Supreme Court upholds decision for Twitchell operators to release water for steelhead

The U.S. Supreme Court denied a request from the operators of Twitchell Dam to hear a case regarding water releases from the dam for steelhead trout preservation.

This decision upheld a 9th Circuit District Court of Appeals ruling stating that dam operators—the U.S. Bureau of Reclamation and the Santa Maria Valley Water Conservation District—need to release water for steelhead in order to be in compliance with the federal Endangered Species Act, said Maggie Hall, deputy chief counsel for the Environmental Defense Center, a law firm that represented the Los Padres ForestWatch during the 2019 lawsuit. 

click to enlarge Supreme Court upholds decision for Twitchell operators to release water for steelhead
File photo courtesy of Santa Barbara County
STEELHEAD SAFETY: Twitchell Dam operators will be required to release water in order for steelhead trout to migrate to their spawning grounds after the U.S. Supreme Court denied hearing the case, upholding the U.S. 9th Circuit District Court of Appeals.

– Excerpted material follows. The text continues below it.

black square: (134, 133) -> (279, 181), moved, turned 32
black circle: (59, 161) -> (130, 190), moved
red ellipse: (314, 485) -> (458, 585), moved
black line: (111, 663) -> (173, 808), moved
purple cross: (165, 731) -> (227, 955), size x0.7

“We have known for a long time that Twitchell Dam, located on the Cuyama River, blocks and holds water from getting into the Santa Maria River. Historically, the Santa Maria River had the second largest populations in Santa Barbara County,” Hall said. “Since the dam was constructed in the 1950s, we’ve seen this decline in the steelhead population.” 

Steelhead rely on river flows to swim upstream to spawning grounds in the Sisquoc River during the rainy season. By restricting the water that can flow into the Santa Maria, ForestWatch claimed that fish get stranded and aren’t able to access their spawning habitat, Hall said. 

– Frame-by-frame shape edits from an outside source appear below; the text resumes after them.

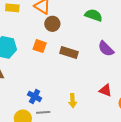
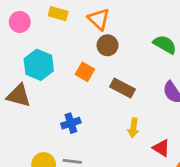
blue cross: (35, 96) -> (71, 123), moved, turned 32
yellow arrow: (73, 101) -> (133, 128), moved

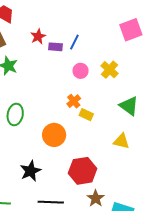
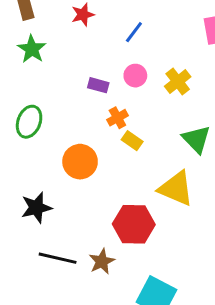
purple rectangle: (56, 47) -> (98, 85), moved
yellow triangle: (121, 141) -> (176, 188), size x1.5
red hexagon: (83, 171) -> (134, 224), moved
brown star: (96, 198) -> (102, 261), moved

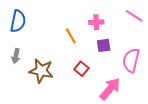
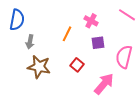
pink cross: (96, 22) -> (91, 21), turned 32
orange line: (71, 36) -> (67, 34), turned 56
gray arrow: (16, 56) -> (30, 42), moved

“At the district court, the Bureau of Reclamation argued they didn’t have legal authority to make the changes we requested. They argued that they lacked the power to make those changes based on an old law from the creation of Twitchell Dam,” she said. “They said that the law only allowed for them to operate for the purpose of flood control and not to provide for endangered fish.” 

The U.S. District Court upheld the bureau’s argument and it was appealed to the 9th Circuit Court of Appeals—which reversed the decision and said the operators need to comply with a “more modern” environmental law that requires agencies to protect endangered species, Hall said. 

“The current operations of Twitchell Dam harms Southern California steelhead by impairing their ability to migrate and reproduce,” the 9th Circuit Court ruling read. “The agencies have any discretion to release any amount of water from Twitchell Dam to avoid take of endangered Southern California steelhead.” 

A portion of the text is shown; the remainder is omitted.